La medida voluntaria también alcanzaría a quienes ya reciben una pensión del Fondo de Jubilaciones y Pensiones del Poder Judicial.
La diputada oficialista del Partido Pueblo Soberano (PPSO), Marta Esquivel Rodríguez, presentó a la corriente legislativa un proyecto de ley (expediente 25.678) para que las personas que actualmente cotizan para el Fondo de Jubilaciones y Pensiones del Poder Judicial, o ya reciben una pensión de ese régimen, puedan trasladarse voluntariamente al régimen de Invalidez, Vejez y Muerte (IVM) de la Caja Costarricense de Seguro Social (CCSS).
La iniciativa propone reformar el artículo 239 de la Ley Orgánica del Poder Judicial (Ley 8) para establecer que el personal judicial que haya laborado o se encuentre activo, sin haber consolidado su derecho a la jubilación con el fondo judicial, pueda solicitar el traslado al IVM de las cuotas obreras, patronales y estatales necesarias para construir ese derecho.
Asimismo, permitiría que las personas que ya reciben una pensión del fondo judicial, o que hayan consolidado ese derecho, soliciten por una única vez su traslado al IVM, de acuerdo con la reglamentación vigente en ese régimen.
La propuesta también permitiría que las personas de nuevo ingreso al Poder Judicial elijan, por una única vez, si desean cotizar para el IVM o para el fondo judicial. Si no comunican su decisión, quedarían adscritas al IVM.
El proyecto justifica la reforma al señalar que la modificación más reciente al Fondo de Jubilaciones y Pensiones del Poder Judicial resultó insuficiente para resolver sus problemas actuariales, pese a que cambió las condiciones para acceder a la jubilación y el perfil de beneficios de esas pensiones.
La exposición de motivos cita la valoración actuarial del fondo con corte al cierre de 2025 para señalar que, “bajo la óptica más optimista posible de rendimiento, el Fondo solo tendría capacidad para cubrir el 61,05% de sus obligaciones, dejando un hueco financiero descubierto de 810.621 millones de colones”. El texto añade:
Estos datos técnicos confirman que la solvencia futura no es viable bajo el modelo actual, y que esperar una mejora por la vía de los rendimientos financieros es una quimera que solo posterga una crisis fiscal de mayores proporciones para el Estado costarricense".
El proyecto también señala que, tras la introducción de la contribución especial, solidaria y redistributiva, que establece aportes adicionales para las personas ya jubiladas o pensionadas, la mayoría termina recibiendo un monto similar al que obtendría en el IVM, pese a haber cotizado un porcentaje mayor durante su vida laboral.
Como ejemplo, la exposición de motivos señala que una persona trabajadora con un salario de referencia de ₡1.408.659 se jubilaría en el IVM con alrededor de ₡915.628 líquidos, mientras que en el fondo judicial recibiría ₡927.069 líquidos.
La iniciativa plantea que el exceso del aporte obrero requerido para efectuar el traslado se transfiera a un plan de pensión complementaria voluntaria, y para las personas ya pensionadas a su cuenta del Régimen Obligatorio de Pensiones Complementarias (ROP).
El texto señala que existe una “lógica inversa” en el Fondo de Jubilaciones y Pensiones del Poder Judicial, ya que actualmente “quienes menos ingresos perciben deben aportar mucho más que en el régimen universal para sostener las pensiones de quienes tuvieron salarios más altos y que, actualmente, reciben las jubilaciones más elevadas otorgadas en las condiciones previas a la reforma”. Además, indica:
Patrono y trabajadores están obligados a aportar casi cuatro veces más que en el régimen universal, sin que los beneficios reflejen ese sacrificio en los aportes".
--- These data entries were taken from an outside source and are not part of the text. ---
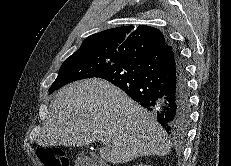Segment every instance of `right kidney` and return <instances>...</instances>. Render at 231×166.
Returning <instances> with one entry per match:
<instances>
[{"instance_id": "1", "label": "right kidney", "mask_w": 231, "mask_h": 166, "mask_svg": "<svg viewBox=\"0 0 231 166\" xmlns=\"http://www.w3.org/2000/svg\"><path fill=\"white\" fill-rule=\"evenodd\" d=\"M136 166V165H135ZM137 166H149V165H143V164H139V165H137Z\"/></svg>"}]
</instances>
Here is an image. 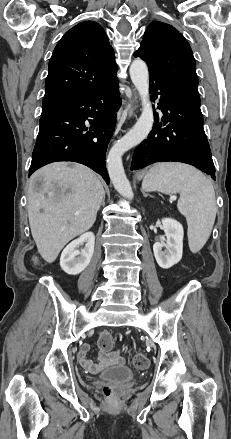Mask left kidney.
<instances>
[{"instance_id":"obj_1","label":"left kidney","mask_w":231,"mask_h":439,"mask_svg":"<svg viewBox=\"0 0 231 439\" xmlns=\"http://www.w3.org/2000/svg\"><path fill=\"white\" fill-rule=\"evenodd\" d=\"M162 225L167 240L165 243L156 242L153 245V252L157 264L163 269H168L182 258L184 230L182 224L172 218L162 219Z\"/></svg>"}]
</instances>
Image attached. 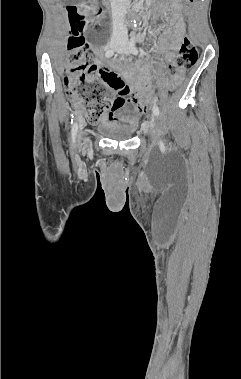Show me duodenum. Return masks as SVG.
Masks as SVG:
<instances>
[{
	"label": "duodenum",
	"instance_id": "1",
	"mask_svg": "<svg viewBox=\"0 0 241 379\" xmlns=\"http://www.w3.org/2000/svg\"><path fill=\"white\" fill-rule=\"evenodd\" d=\"M102 2H103L104 5H107L108 2H109V0H102Z\"/></svg>",
	"mask_w": 241,
	"mask_h": 379
}]
</instances>
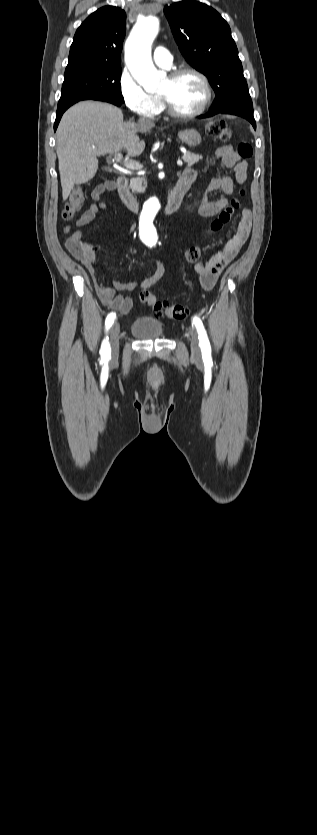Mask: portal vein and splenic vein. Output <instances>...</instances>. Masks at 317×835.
I'll return each instance as SVG.
<instances>
[{
  "mask_svg": "<svg viewBox=\"0 0 317 835\" xmlns=\"http://www.w3.org/2000/svg\"><path fill=\"white\" fill-rule=\"evenodd\" d=\"M122 158H123V156H122L121 153L118 152V153L115 154L116 162H118V163L121 162ZM123 165L125 167L131 168V169H136V170L142 169V165L139 162H137L136 160H127L123 163ZM177 165L181 167L183 165V162L181 160H178ZM178 174H181V171H178Z\"/></svg>",
  "mask_w": 317,
  "mask_h": 835,
  "instance_id": "1",
  "label": "portal vein and splenic vein"
}]
</instances>
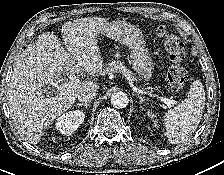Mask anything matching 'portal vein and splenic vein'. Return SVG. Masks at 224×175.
I'll return each instance as SVG.
<instances>
[{
    "label": "portal vein and splenic vein",
    "instance_id": "obj_1",
    "mask_svg": "<svg viewBox=\"0 0 224 175\" xmlns=\"http://www.w3.org/2000/svg\"><path fill=\"white\" fill-rule=\"evenodd\" d=\"M79 83H80V80L78 78H74L71 81H68V82H65V83L61 84L60 88L64 89L66 87L78 85ZM152 96H154V97L158 98L159 100H161L162 102H164L168 106V108H171L172 104L175 103L174 100H170V99H167L165 97H162V96H159V95H156V94H152Z\"/></svg>",
    "mask_w": 224,
    "mask_h": 175
}]
</instances>
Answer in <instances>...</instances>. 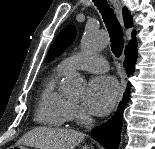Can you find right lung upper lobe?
<instances>
[{
  "label": "right lung upper lobe",
  "instance_id": "right-lung-upper-lobe-1",
  "mask_svg": "<svg viewBox=\"0 0 155 149\" xmlns=\"http://www.w3.org/2000/svg\"><path fill=\"white\" fill-rule=\"evenodd\" d=\"M123 18L124 24L126 28L132 26V16L126 7L123 9ZM133 39L130 41L129 46L126 48V53L136 54V42H135V34H132Z\"/></svg>",
  "mask_w": 155,
  "mask_h": 149
}]
</instances>
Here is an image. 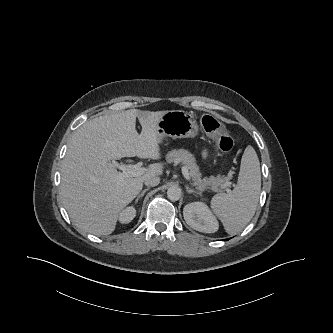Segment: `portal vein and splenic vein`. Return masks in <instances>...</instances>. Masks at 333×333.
I'll use <instances>...</instances> for the list:
<instances>
[{"label":"portal vein and splenic vein","mask_w":333,"mask_h":333,"mask_svg":"<svg viewBox=\"0 0 333 333\" xmlns=\"http://www.w3.org/2000/svg\"><path fill=\"white\" fill-rule=\"evenodd\" d=\"M111 167L118 168L119 170L122 171L120 173L119 178L122 179L124 177H136L139 175H142L144 173V168H141L137 165H130V164H122V163H117V162H112L110 163ZM182 173L183 176L186 180H190L189 172L188 170L183 167L182 168ZM228 192H230V189H226Z\"/></svg>","instance_id":"1"}]
</instances>
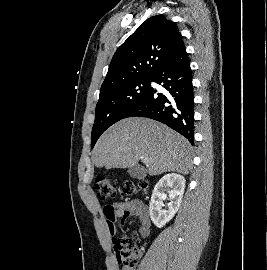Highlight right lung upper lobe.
<instances>
[{
	"instance_id": "cb5924a9",
	"label": "right lung upper lobe",
	"mask_w": 267,
	"mask_h": 270,
	"mask_svg": "<svg viewBox=\"0 0 267 270\" xmlns=\"http://www.w3.org/2000/svg\"><path fill=\"white\" fill-rule=\"evenodd\" d=\"M182 44L174 22L163 15L148 18L115 52L100 91L126 81L151 77Z\"/></svg>"
}]
</instances>
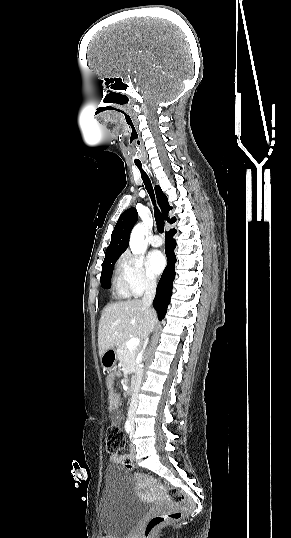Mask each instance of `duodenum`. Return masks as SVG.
Returning a JSON list of instances; mask_svg holds the SVG:
<instances>
[{
  "label": "duodenum",
  "instance_id": "duodenum-1",
  "mask_svg": "<svg viewBox=\"0 0 291 538\" xmlns=\"http://www.w3.org/2000/svg\"><path fill=\"white\" fill-rule=\"evenodd\" d=\"M109 354L111 357L115 356V353L113 350L109 351ZM124 381L122 383V386L124 389H126L125 394L127 396H130L132 394V390L135 388L136 383L134 380H132V377H130V374L128 372H125L123 374Z\"/></svg>",
  "mask_w": 291,
  "mask_h": 538
}]
</instances>
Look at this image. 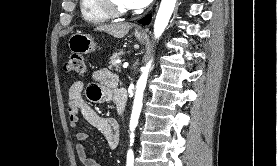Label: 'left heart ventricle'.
<instances>
[{
    "mask_svg": "<svg viewBox=\"0 0 277 166\" xmlns=\"http://www.w3.org/2000/svg\"><path fill=\"white\" fill-rule=\"evenodd\" d=\"M117 7L120 9H128L127 5L125 4L124 0H113Z\"/></svg>",
    "mask_w": 277,
    "mask_h": 166,
    "instance_id": "1",
    "label": "left heart ventricle"
}]
</instances>
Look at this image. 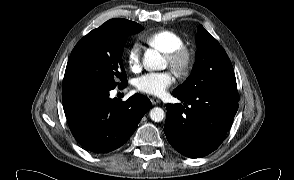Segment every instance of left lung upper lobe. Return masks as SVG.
Here are the masks:
<instances>
[{
  "mask_svg": "<svg viewBox=\"0 0 294 180\" xmlns=\"http://www.w3.org/2000/svg\"><path fill=\"white\" fill-rule=\"evenodd\" d=\"M197 30L196 63L191 75L174 91L181 94L208 91L237 93L233 66L225 50L202 25Z\"/></svg>",
  "mask_w": 294,
  "mask_h": 180,
  "instance_id": "left-lung-upper-lobe-1",
  "label": "left lung upper lobe"
}]
</instances>
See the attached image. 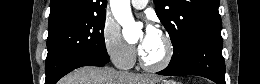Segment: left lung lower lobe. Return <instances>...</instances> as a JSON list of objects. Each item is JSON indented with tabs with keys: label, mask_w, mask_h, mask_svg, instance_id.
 I'll return each instance as SVG.
<instances>
[{
	"label": "left lung lower lobe",
	"mask_w": 260,
	"mask_h": 84,
	"mask_svg": "<svg viewBox=\"0 0 260 84\" xmlns=\"http://www.w3.org/2000/svg\"><path fill=\"white\" fill-rule=\"evenodd\" d=\"M221 34H208L194 39L178 60L158 72L160 75H198L217 84L225 83V62Z\"/></svg>",
	"instance_id": "obj_1"
}]
</instances>
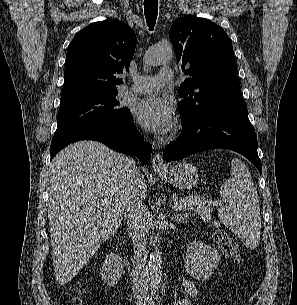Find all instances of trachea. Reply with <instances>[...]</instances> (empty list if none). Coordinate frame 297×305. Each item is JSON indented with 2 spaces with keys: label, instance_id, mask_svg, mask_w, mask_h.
<instances>
[{
  "label": "trachea",
  "instance_id": "3493384b",
  "mask_svg": "<svg viewBox=\"0 0 297 305\" xmlns=\"http://www.w3.org/2000/svg\"><path fill=\"white\" fill-rule=\"evenodd\" d=\"M144 13L150 30H153L158 15V0H144Z\"/></svg>",
  "mask_w": 297,
  "mask_h": 305
}]
</instances>
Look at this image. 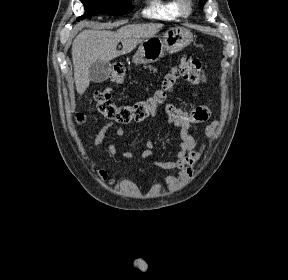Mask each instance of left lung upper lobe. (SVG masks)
<instances>
[{
  "label": "left lung upper lobe",
  "instance_id": "left-lung-upper-lobe-1",
  "mask_svg": "<svg viewBox=\"0 0 288 280\" xmlns=\"http://www.w3.org/2000/svg\"><path fill=\"white\" fill-rule=\"evenodd\" d=\"M207 0H200L199 7L202 8Z\"/></svg>",
  "mask_w": 288,
  "mask_h": 280
}]
</instances>
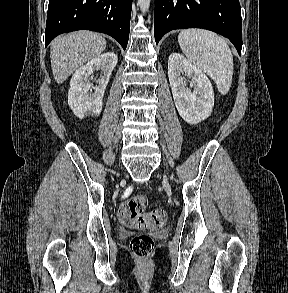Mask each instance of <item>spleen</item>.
<instances>
[{
  "label": "spleen",
  "mask_w": 288,
  "mask_h": 293,
  "mask_svg": "<svg viewBox=\"0 0 288 293\" xmlns=\"http://www.w3.org/2000/svg\"><path fill=\"white\" fill-rule=\"evenodd\" d=\"M178 42L190 63L209 75L220 93H228L233 77V57L227 42L203 29L181 31Z\"/></svg>",
  "instance_id": "spleen-1"
}]
</instances>
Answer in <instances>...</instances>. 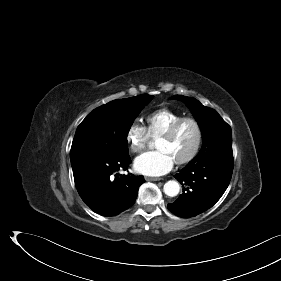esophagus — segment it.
<instances>
[{"label":"esophagus","instance_id":"1","mask_svg":"<svg viewBox=\"0 0 281 281\" xmlns=\"http://www.w3.org/2000/svg\"><path fill=\"white\" fill-rule=\"evenodd\" d=\"M162 178H158V177H146L145 180L146 181H160Z\"/></svg>","mask_w":281,"mask_h":281}]
</instances>
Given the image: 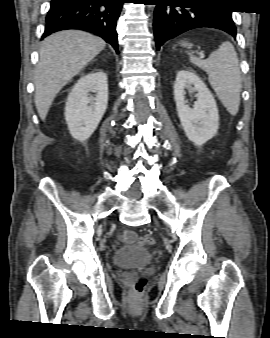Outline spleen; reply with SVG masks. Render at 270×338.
Instances as JSON below:
<instances>
[{
	"label": "spleen",
	"instance_id": "3e777b00",
	"mask_svg": "<svg viewBox=\"0 0 270 338\" xmlns=\"http://www.w3.org/2000/svg\"><path fill=\"white\" fill-rule=\"evenodd\" d=\"M190 61L208 74V80L217 97L231 115H236L242 88L239 61L234 46L223 42L208 59L190 55Z\"/></svg>",
	"mask_w": 270,
	"mask_h": 338
}]
</instances>
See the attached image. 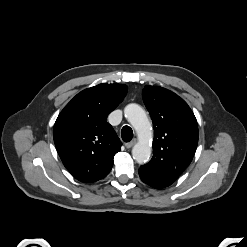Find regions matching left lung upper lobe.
Segmentation results:
<instances>
[{
  "instance_id": "obj_1",
  "label": "left lung upper lobe",
  "mask_w": 247,
  "mask_h": 247,
  "mask_svg": "<svg viewBox=\"0 0 247 247\" xmlns=\"http://www.w3.org/2000/svg\"><path fill=\"white\" fill-rule=\"evenodd\" d=\"M143 101L154 126L153 157L139 172L171 185L192 161L198 144L196 118L187 103L175 93L146 85Z\"/></svg>"
}]
</instances>
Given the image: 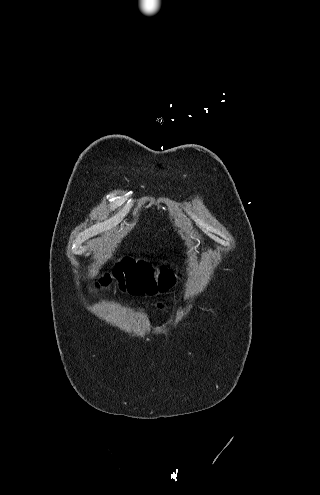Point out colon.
Listing matches in <instances>:
<instances>
[{
  "label": "colon",
  "mask_w": 320,
  "mask_h": 495,
  "mask_svg": "<svg viewBox=\"0 0 320 495\" xmlns=\"http://www.w3.org/2000/svg\"><path fill=\"white\" fill-rule=\"evenodd\" d=\"M172 269L167 264L159 275L158 280L154 279V270L152 266L145 261L136 260L131 257H125L119 261L112 273H106L97 283V286L107 287L116 278L120 287L134 293L149 292L153 293L159 289H165L170 285Z\"/></svg>",
  "instance_id": "obj_1"
}]
</instances>
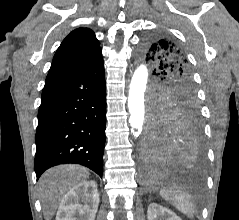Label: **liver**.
<instances>
[{"label": "liver", "mask_w": 239, "mask_h": 220, "mask_svg": "<svg viewBox=\"0 0 239 220\" xmlns=\"http://www.w3.org/2000/svg\"><path fill=\"white\" fill-rule=\"evenodd\" d=\"M88 177L89 171L77 165H60L47 170L38 183L45 220H51L65 194Z\"/></svg>", "instance_id": "1"}]
</instances>
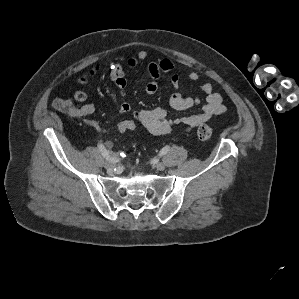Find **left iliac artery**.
<instances>
[{
    "mask_svg": "<svg viewBox=\"0 0 299 299\" xmlns=\"http://www.w3.org/2000/svg\"><path fill=\"white\" fill-rule=\"evenodd\" d=\"M169 149V146H165L164 148H162V150L160 151V156L165 155L169 151Z\"/></svg>",
    "mask_w": 299,
    "mask_h": 299,
    "instance_id": "1",
    "label": "left iliac artery"
}]
</instances>
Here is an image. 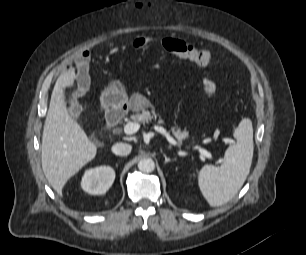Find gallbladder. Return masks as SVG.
<instances>
[{"label": "gallbladder", "instance_id": "gallbladder-1", "mask_svg": "<svg viewBox=\"0 0 306 255\" xmlns=\"http://www.w3.org/2000/svg\"><path fill=\"white\" fill-rule=\"evenodd\" d=\"M75 106H77L76 100H75V99H71V100H70V109L73 108V107H75Z\"/></svg>", "mask_w": 306, "mask_h": 255}]
</instances>
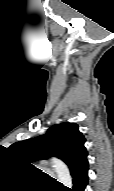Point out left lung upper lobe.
Returning a JSON list of instances; mask_svg holds the SVG:
<instances>
[{
    "label": "left lung upper lobe",
    "mask_w": 114,
    "mask_h": 191,
    "mask_svg": "<svg viewBox=\"0 0 114 191\" xmlns=\"http://www.w3.org/2000/svg\"><path fill=\"white\" fill-rule=\"evenodd\" d=\"M86 139L75 123L54 125L42 135L33 139L19 141L8 149L10 153L25 164L56 156L69 167L71 175L87 161Z\"/></svg>",
    "instance_id": "obj_1"
}]
</instances>
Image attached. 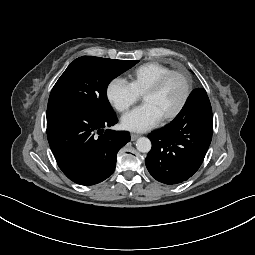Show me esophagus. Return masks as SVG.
I'll use <instances>...</instances> for the list:
<instances>
[{"instance_id": "1", "label": "esophagus", "mask_w": 255, "mask_h": 255, "mask_svg": "<svg viewBox=\"0 0 255 255\" xmlns=\"http://www.w3.org/2000/svg\"><path fill=\"white\" fill-rule=\"evenodd\" d=\"M139 137L138 134H131V140L135 141Z\"/></svg>"}]
</instances>
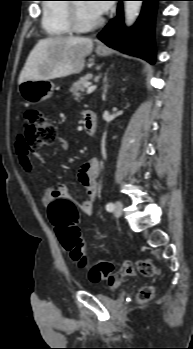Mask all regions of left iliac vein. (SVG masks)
Segmentation results:
<instances>
[{
  "mask_svg": "<svg viewBox=\"0 0 193 349\" xmlns=\"http://www.w3.org/2000/svg\"><path fill=\"white\" fill-rule=\"evenodd\" d=\"M123 210V204L120 201L115 202V207H114V215L116 217L121 216Z\"/></svg>",
  "mask_w": 193,
  "mask_h": 349,
  "instance_id": "1",
  "label": "left iliac vein"
}]
</instances>
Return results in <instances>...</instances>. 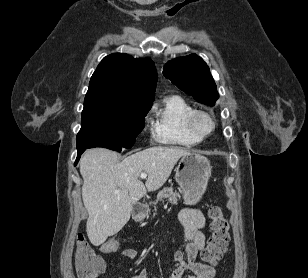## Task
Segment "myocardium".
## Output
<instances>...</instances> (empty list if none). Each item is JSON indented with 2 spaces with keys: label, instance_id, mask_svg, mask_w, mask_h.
I'll return each mask as SVG.
<instances>
[{
  "label": "myocardium",
  "instance_id": "1",
  "mask_svg": "<svg viewBox=\"0 0 308 278\" xmlns=\"http://www.w3.org/2000/svg\"><path fill=\"white\" fill-rule=\"evenodd\" d=\"M200 117H205L209 120V122L211 123V129L208 132H201L198 127H197V120ZM186 123H187V127L189 129V131L197 138H199L200 140L205 139L207 137H209L210 135L213 134V132L215 131L216 128V122L213 118V116L203 110H195L193 111L191 114L188 115L187 119H186Z\"/></svg>",
  "mask_w": 308,
  "mask_h": 278
}]
</instances>
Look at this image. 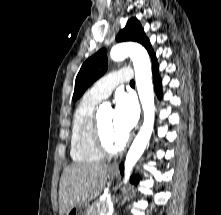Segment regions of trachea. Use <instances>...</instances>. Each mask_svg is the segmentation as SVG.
I'll use <instances>...</instances> for the list:
<instances>
[{"mask_svg":"<svg viewBox=\"0 0 221 215\" xmlns=\"http://www.w3.org/2000/svg\"><path fill=\"white\" fill-rule=\"evenodd\" d=\"M130 84H131V85H134V84H135L134 80H132V81L130 82Z\"/></svg>","mask_w":221,"mask_h":215,"instance_id":"3493384b","label":"trachea"}]
</instances>
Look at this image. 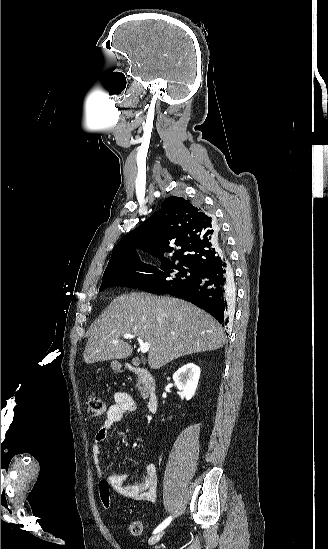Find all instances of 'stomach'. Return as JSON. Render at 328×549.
Listing matches in <instances>:
<instances>
[{"instance_id":"0dacf381","label":"stomach","mask_w":328,"mask_h":549,"mask_svg":"<svg viewBox=\"0 0 328 549\" xmlns=\"http://www.w3.org/2000/svg\"><path fill=\"white\" fill-rule=\"evenodd\" d=\"M111 369L112 371H115V373H119V371H121L122 369V365L121 363H119V361H112Z\"/></svg>"}]
</instances>
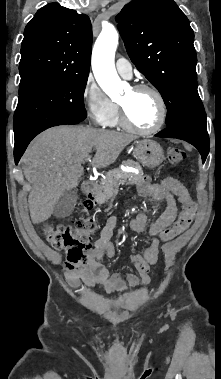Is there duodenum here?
<instances>
[{"label": "duodenum", "instance_id": "obj_1", "mask_svg": "<svg viewBox=\"0 0 221 379\" xmlns=\"http://www.w3.org/2000/svg\"><path fill=\"white\" fill-rule=\"evenodd\" d=\"M95 190H96V185L94 181L87 180L84 183V193L87 200H91L93 202L96 201Z\"/></svg>", "mask_w": 221, "mask_h": 379}]
</instances>
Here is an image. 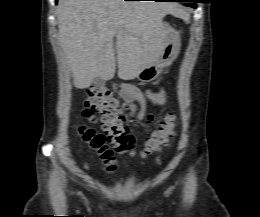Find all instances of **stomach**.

La exposición de motivos añade:
Esta situación genera que deba ser optativo continuar en el FPJJP, porque las personas tienen derecho a elegir dónde cotizar y qué riesgos asumir, riesgos que pueden afectar tanto al personal cotizante como al jubilado, por ello es relevante que exista la opción de elegir, como la tienen quienes se encuentra (sic.) afiliados al Magisterio Nacional, por ejemplo".
La Asamblea Legislativa iniciará su primer período de sesiones ordinarias el próximo 1 de agosto, por lo que el expediente podrá comenzar su trámite la próxima semana sin necesidad de que el Poder Ejecutivo lo incluya en su convocatoria.